Cenazelerde yalnız ölüler mi gömülür? Yoksa birikmiş anılar da kefenlenip bir daha açılmayacakmış gibi toprağa mı karışır?
Sezen Aksu’nun babasının son vedasını izliyordum. Aksu, 3 buçuk yıl önce annesi Şehriban Yıldırım’ın cenazesinde şarkıcı Mustafa Ceceli’ye ezan okutmuştu. Babası Sami Yıldırım için de aynı şeyi istemişti. Ama Ceceli yurtdışındaydı. Ceceli, Fethullah Gülen gibi 90’lı yıllarda ABD’ye yerleşen “sosyete şeyhi” Ahmet Hulusi’nin takipçisiydi. Çareyi, ezanı bir kasete okuyup Sezen Aksu’ya vererek buldu. Demek, boşandığı eşinin özel hayatını ilgilendiren yatak odası kasetini, geçen yıl milletin önüne atarak iki kadının hayatını zehir eden Ceceli’nin sesi çok önemliydi!

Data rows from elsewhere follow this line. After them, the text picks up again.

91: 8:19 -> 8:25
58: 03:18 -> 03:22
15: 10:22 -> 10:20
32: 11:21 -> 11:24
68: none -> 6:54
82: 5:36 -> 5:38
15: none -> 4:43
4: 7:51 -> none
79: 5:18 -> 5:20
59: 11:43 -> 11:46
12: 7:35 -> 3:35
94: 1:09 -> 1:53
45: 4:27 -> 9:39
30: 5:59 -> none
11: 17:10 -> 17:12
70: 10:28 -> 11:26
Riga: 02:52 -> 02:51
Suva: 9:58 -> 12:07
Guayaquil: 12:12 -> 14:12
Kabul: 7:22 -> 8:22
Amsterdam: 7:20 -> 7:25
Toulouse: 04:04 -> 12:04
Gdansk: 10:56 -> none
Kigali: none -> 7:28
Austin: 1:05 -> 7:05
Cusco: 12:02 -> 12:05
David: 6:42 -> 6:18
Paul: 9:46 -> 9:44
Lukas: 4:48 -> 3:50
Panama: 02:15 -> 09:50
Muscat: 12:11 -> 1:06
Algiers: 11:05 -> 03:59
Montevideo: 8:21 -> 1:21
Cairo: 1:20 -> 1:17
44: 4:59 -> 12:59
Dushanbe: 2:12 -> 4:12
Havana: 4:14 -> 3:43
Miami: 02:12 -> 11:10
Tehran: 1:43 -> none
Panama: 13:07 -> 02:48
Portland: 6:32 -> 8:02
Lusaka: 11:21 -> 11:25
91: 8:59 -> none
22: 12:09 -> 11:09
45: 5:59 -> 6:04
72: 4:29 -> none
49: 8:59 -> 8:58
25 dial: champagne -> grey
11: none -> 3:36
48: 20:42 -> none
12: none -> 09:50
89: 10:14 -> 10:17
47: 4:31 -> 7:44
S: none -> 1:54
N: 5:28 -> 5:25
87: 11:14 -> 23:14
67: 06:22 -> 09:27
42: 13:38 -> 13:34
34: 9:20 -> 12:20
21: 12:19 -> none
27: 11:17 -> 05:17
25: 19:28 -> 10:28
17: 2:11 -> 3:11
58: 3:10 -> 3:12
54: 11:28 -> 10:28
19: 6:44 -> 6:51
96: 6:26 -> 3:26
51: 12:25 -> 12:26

Ah gizli çekimler, cemaatler, magazin kişileri ve bizim bitmeyen hikâyemiz…
Fethullahçıların ‘Yaman Dede’si
Haberlerde hep “emekli okul müdürü” yazıyordu ama öğrencileri neden pek de ortada görünmüyordu?
Fethullahçılar ona “Yaman Dede” diyorlar. Sebepsiz değil. Sezen Aksu’nun babası Sami Yıldırım, 1979 yılında İzmir İl Milli Eğitim Müdürü Yardımcılığı’ndan emekli olmuş bir öğretmendi. Erzurumlu Gülen de hareketinin temellerini İzmir’de Kestanepazarı Camii’nde atmıştı. Yıldırım, Gülen’e inanan müritlerinden biri oldu.
FETÖ için eğitim, “altın nesil projesi”nin en önemli ayağıydı. Galatasaray Lisesi ya da Robert Kolej’in karşısına bir model olarak İzmir’de Yamanlar Koleji’ni koydu. Kurucusu ve ilk müdürü Sami Yıldırım’dı.